Regardless, I felt drawn to him, and there was no way I could ignore that. No matter what his past was. It’d been only ten minutes since we’d kissed, and already I couldn’t wait another second longer to see him again. It was as if he were a block of iron and I were a magnet drifting closer and closer, waiting for the inevitable moment when our magnetic fields would connect and pull us together.

Once Nick was out of sight, I slumped onto the couch, hugging one of Aggie’s homemade throw pillows to my chest, my fingers distractedly tracing the cross-stitch pattern on the front panel.

Without meaning to, I replayed the kiss in my mind, analyzing every move Nick had made, wondering if there was some hint as to his true feelings in the way he’d placed his hand on the small of my back, or in the way he’d drawn his tongue across my lips.

A thrill of butterflies took flight in my stomach, and an unbidden smile spread across my face. I covered my mouth with a hand, as if to stop my grin from spreading too wide, wide enough to escape.

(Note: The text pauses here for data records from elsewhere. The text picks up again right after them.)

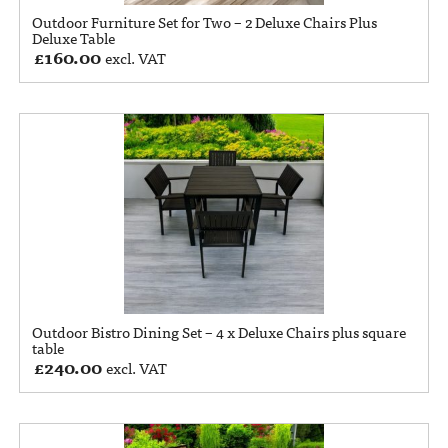
Outdoor Furniture Set for Two – 2 Deluxe Chairs Plus
Deluxe Table
£
160.00
excl. VAT
Outdoor Bistro Dining Set – 4 x Deluxe Chairs plus square
table
£
240.00
excl. VAT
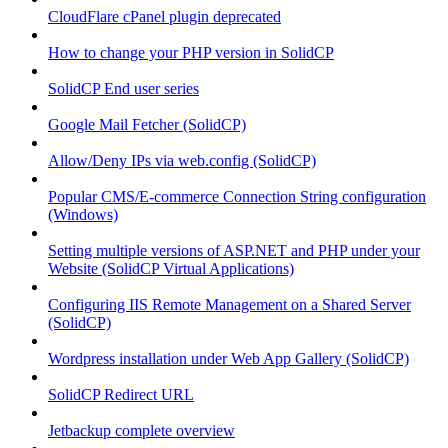
CloudFlare cPanel plugin deprecated
How to change your PHP version in SolidCP
SolidCP End user series
Google Mail Fetcher (SolidCP)
Allow/Deny IPs via web.config (SolidCP)
Popular CMS/E-commerce Connection String configuration
(Windows)
Setting multiple versions of ASP.NET and PHP under your
Website (SolidCP Virtual Applications)
Configuring IIS Remote Management on a Shared Server
(SolidCP)
Wordpress installation under Web App Gallery (SolidCP)
SolidCP Redirect URL
Jetbackup complete overview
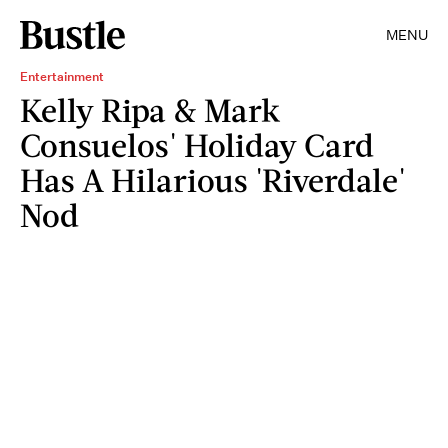
MENU
Entertainment
Kelly Ripa & Mark
Consuelos' Holiday Card
Has A Hilarious 'Riverdale'
Nod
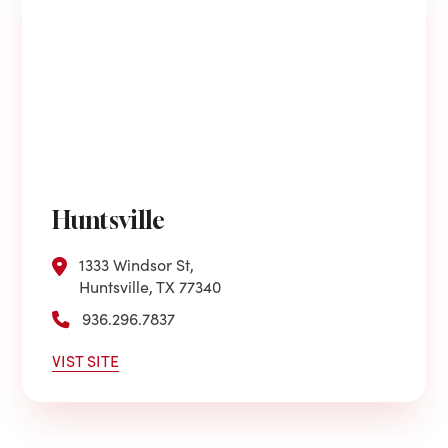
Huntsville
1333 Windsor St,
Huntsville, TX 77340
936.296.7837
VIST SITE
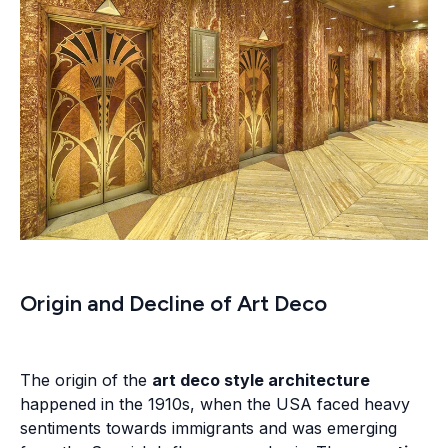
Origin and Decline of Art Deco
The origin of the
art deco style architecture
happened in the 1910s, when the USA faced heavy
sentiments towards immigrants and was emerging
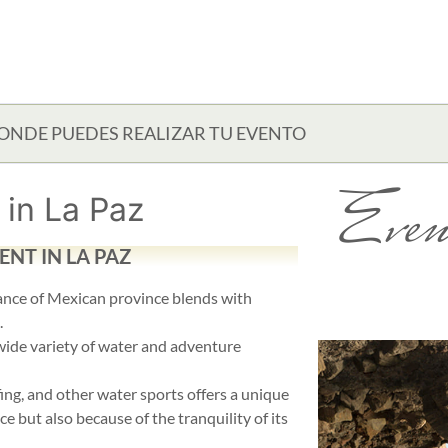
ONDE PUEDES REALIZAR TU EVENTO
Even
in La Paz
NT IN LA PAZ
iance of Mexican province blends with
.
 wide variety of water and adventure
fing, and other water sports offers a unique
e but also because of the tranquility of its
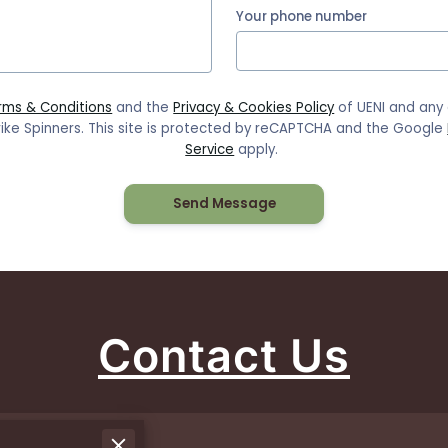
Your phone number
rms & Conditions
and the
Privacy & Cookies Policy
of UENI and any
ike Spinners.
This site is protected by reCAPTCHA and the Google
Service
apply.
Send Message
Contact Us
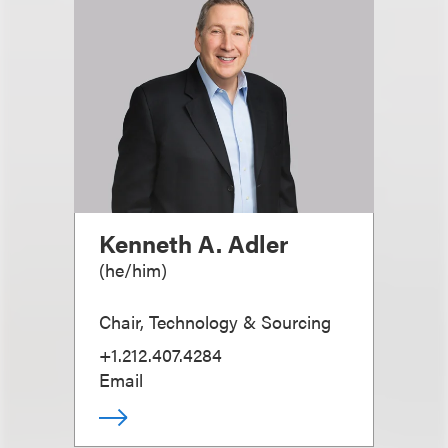
Kenneth A. Adler
(
he/him
)
Chair, Technology & Sourcing
+1.212.407.4284
Email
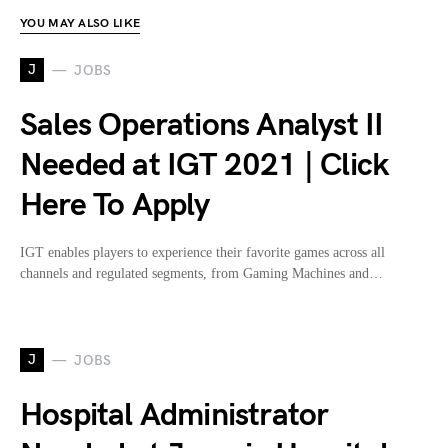
YOU MAY ALSO LIKE
J
JOBS
Sales Operations Analyst II
Needed at IGT 2021 | Click
Here To Apply
IGT enables players to experience their favorite games across all
channels and regulated segments, from Gaming Machines and…
J
JOBS
Hospital Administrator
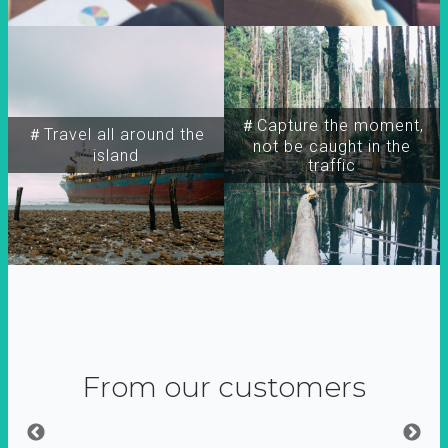
＃Capture the moment,
＃Travel all around the
not be caught in the
island
traffic
From our customers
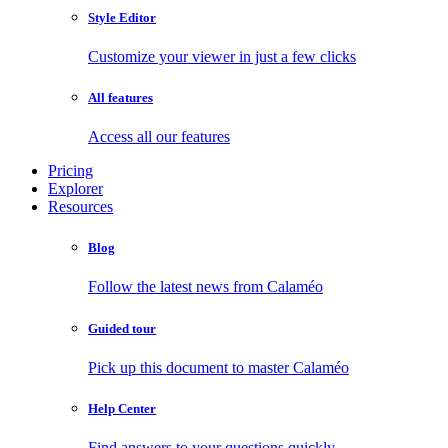
Style Editor
Customize your viewer in just a few clicks
All features
Access all our features
Pricing
Explorer
Resources
Blog
Follow the latest news from Calaméo
Guided tour
Pick up this document to master Calaméo
Help Center
Find answers to your questions quickly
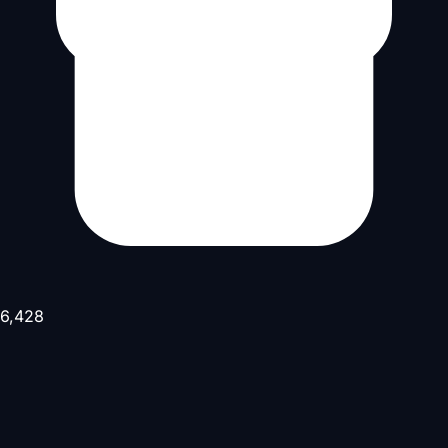
6,428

Sometime later—I’d lost track of how many times I relived the kiss—I heard my name muttered from a room down the hall and remembered, vaguely, that Dr. Sedwick was here.

I tossed the pillow to the couch and stood up, straining to hear more. The conversation was only a ghost of a sound, whispered too quietly for me to make out anything important.

On bare feet, I made my way to the hallway and crept along the far side to avoid the squeaky, well-trodden boards in the center. When I reached the hall bathroom, I slipped inside and pressed myself in the corner near the open door.

It was much easier to hear from my new vantage point.

“We’ve lost track of him,” Dr. Sedwick said. “And that makes me nervous.”

“He must know this town isn’t his anymore,” Aggie said.

Dr. Sedwick sighed. “I don’t like this, Agatha. I don’t like it at all.”

“Neither do I, but what else would you have us do?”

There was a moment of silence before Dr. Sedwick went on, avoiding answering the question. It had sounded rhetorical anyway.